_Data for processing_:
· · · ·
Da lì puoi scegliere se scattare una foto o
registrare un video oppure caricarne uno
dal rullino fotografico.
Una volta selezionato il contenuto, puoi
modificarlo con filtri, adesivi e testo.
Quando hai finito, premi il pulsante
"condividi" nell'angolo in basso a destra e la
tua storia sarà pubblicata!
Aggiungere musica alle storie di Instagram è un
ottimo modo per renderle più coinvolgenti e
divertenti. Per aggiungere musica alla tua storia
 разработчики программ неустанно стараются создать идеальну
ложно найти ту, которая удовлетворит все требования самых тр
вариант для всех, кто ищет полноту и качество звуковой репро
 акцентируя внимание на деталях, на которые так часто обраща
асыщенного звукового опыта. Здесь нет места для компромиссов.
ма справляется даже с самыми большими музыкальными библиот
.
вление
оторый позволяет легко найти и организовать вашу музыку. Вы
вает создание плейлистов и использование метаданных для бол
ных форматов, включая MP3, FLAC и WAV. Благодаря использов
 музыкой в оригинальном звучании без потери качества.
· · · ·
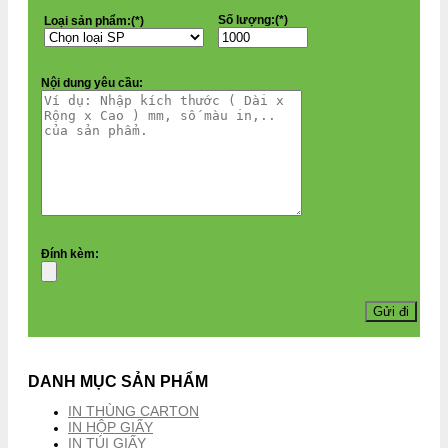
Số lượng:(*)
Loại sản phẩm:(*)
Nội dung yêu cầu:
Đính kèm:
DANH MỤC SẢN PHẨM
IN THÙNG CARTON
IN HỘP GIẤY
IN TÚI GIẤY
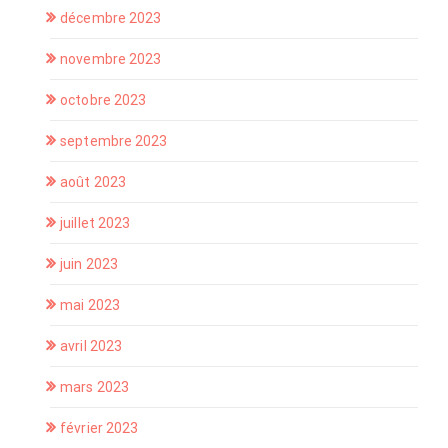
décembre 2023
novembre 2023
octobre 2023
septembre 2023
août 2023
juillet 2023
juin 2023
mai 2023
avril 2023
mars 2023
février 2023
· · · ·
_Work request_:
The required answer is the exact run of lines above starting at the line with "оторый позволяет легко" and ending at the line with "музыкой в оригинальном", with both ends present.

_Result of the task_:
оторый позволяет легко найти и организовать вашу музыку. Вы
вает создание плейлистов и использование метаданных для бол
ных форматов, включая MP3, FLAC и WAV. Благодаря использов
 музыкой в оригинальном звучании без потери качества.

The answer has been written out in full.